Dandy's panicked expression hardened. "Okay, Jim." He all but saluted and piled in.

 

"Give her as smooth a ride as possible," Jim said to Dan, closing the door behind him. "I don't know how long those bandages are going to last, and you don't want to jolt them off and have her start bleeding again."

 

"Okay, Jim," Dan said. He, too, had benefited from the snapped orders. The Explorer's engine turned over and the vehicle inched forward down the track and disappeared almost immediately into the trees.

 

Jim climbed the stairs to the cabin. It was cold inside, and he pushed the door closed, not without some difficulty, because of the rubble in the way. Everything that had been on a shelf anywhere in the cabin was off it, books, mugs, dishes, pots and pans, cans of food, sacks of flour and sugar and rice, flatware, decks of cards, the top hat token from a Monopoly game, a cribbage board. He took photographs from the door and then picked his way across the debris and took more pictures of Dina's body.

 

This was the worst part of living where you worked, especially when you worked in law enforcement. Acts of violence were almost always committed against someone you knew, and what was sometimes worse, by someone you knew. He closed his eyes briefly. What if he was wrong? What if Dan O'Brian, contrary to every instinct Jim had, innate or developed on the job, had assaulted the two women? He'd been a practicing police officer for long enough to realize that anyone can kill, given the right motivation.

 

Dina had been a crusty old broad with a salty tongue, a ribald sense of humor, and a fount of stories that reflected no good on anyone elected or appointed to public office since Alaska had become a state. Jim had spent more than a few hours sitting at a Roadhouse table with Dina Willner, listening to those tales, tales that went all the way back to the first days of Camp Teddy, and even further back to her days as a WASP in World War II, first in Texas and then in Florida. She had forgotten more about flying than he would ever learn, and she was willing to share. He had liked her. He had liked her a lot, and now someone had killed her. It made him angry, the way murder always made him angry.

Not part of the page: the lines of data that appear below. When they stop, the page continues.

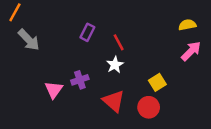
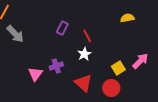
yellow semicircle: (187, 25) -> (127, 18), moved
pink arrow: (191, 51) -> (140, 61), moved

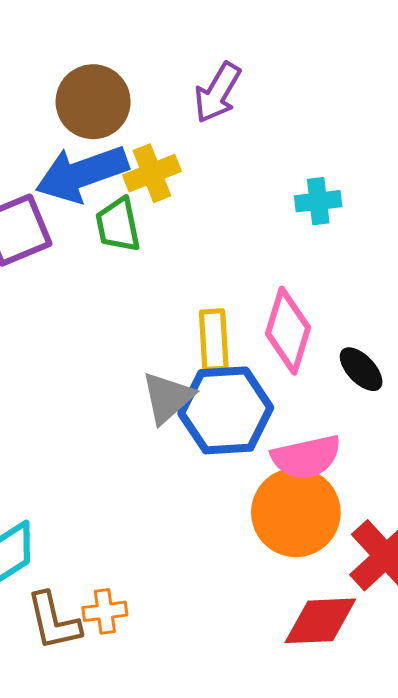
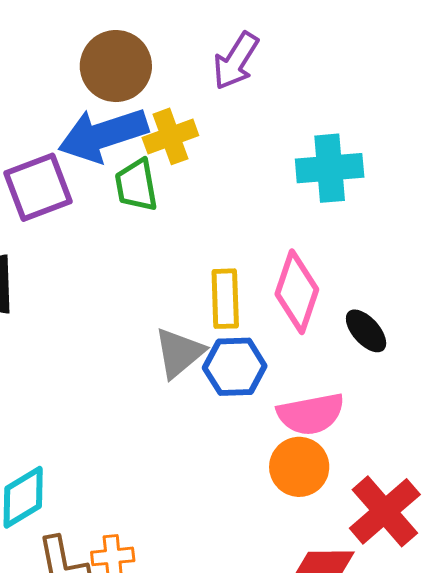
cyan cross: (318, 201) -> (330, 168), size x1.5
blue hexagon: (226, 410) -> (235, 367), size x0.7
orange circle: (296, 512) -> (299, 467), size x0.7

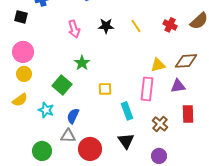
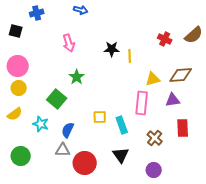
black star: (106, 26) -> (112, 49), moved
yellow line: (136, 26) -> (130, 56), moved, turned 32
yellow square: (105, 89) -> (100, 117), moved
green circle: (42, 151) -> (21, 156), moved

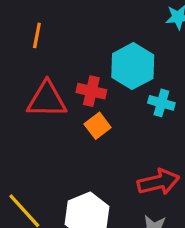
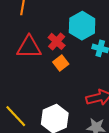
red cross: (91, 91) -> (57, 41), turned 30

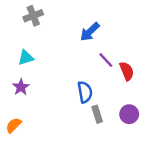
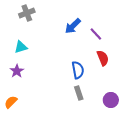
purple line: (106, 60) -> (96, 34), moved
blue semicircle: (85, 92) -> (78, 70), moved
purple circle: (129, 114) -> (111, 100), moved

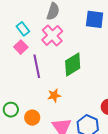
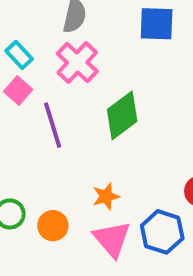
orange star: (54, 95) -> (106, 196), moved

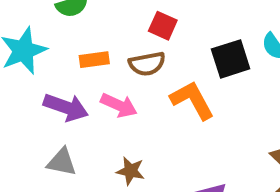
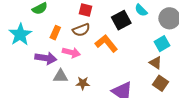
orange rectangle: (94, 60) -> (55, 33), turned -48
gray triangle: (62, 162) -> (61, 76), moved

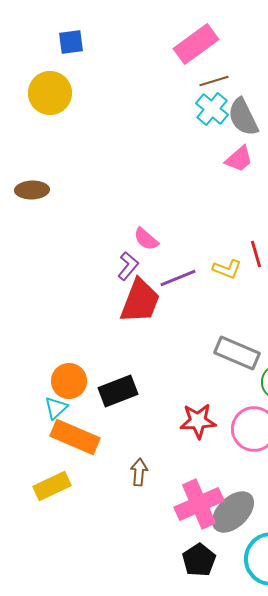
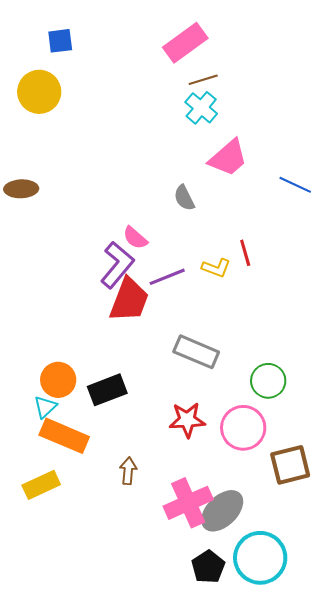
gray semicircle: (243, 117) -> (184, 198), moved, size x0.7
pink trapezoid: (239, 159) -> (228, 158), size x1.4
purple L-shape: (128, 266) -> (117, 265), size x1.6
gray rectangle: (237, 353) -> (196, 352), moved
black pentagon: (199, 560) -> (208, 567), moved

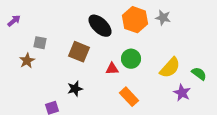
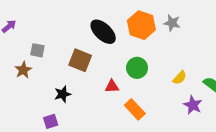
yellow semicircle: (170, 68) -> (180, 78), size x0.6
red triangle: (112, 69) -> (112, 86), moved
black star: (75, 89) -> (63, 94), moved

There, he thought, there was motivation for you.

 

He righted the couch and placed Dina's body on it. Her limbs were loose—rigor had not set in—which meant that the killer was not long gone. He thought of Dan, jolting down the hill in the back of the Explorer. He found in a heap behind the couch a homemade quilt that looked like something the four aunties would make. He spread it over her, then stood silently before her for a few moments.

 

A draft of cold air made him shiver, and he looked around, noticing for the first time that the back door was open, too. He unbuckled the flap of his holster and stepped to it. Unlike the front door, this one was solid wood, no window, no line of sight. He pushed it open cautiously with his left hand, his weapon drawn and held next to his thigh. The bottom of the door scraped over packed-down snow. There was no movement beyond it. He stepped out on the porch.

 

It was smaller than the front porch and shadowed by the overhanging trees. A narrow path led through them and up the precipitous slope to the outhouse, a neat wooden structure painted brown, with only the bottom half of a door. Jim thought that was odd until he climbed up and saw the view, which began at the cabin's ridgepole and continued on, if you had the imagination for it, all the way to Prince William Sound.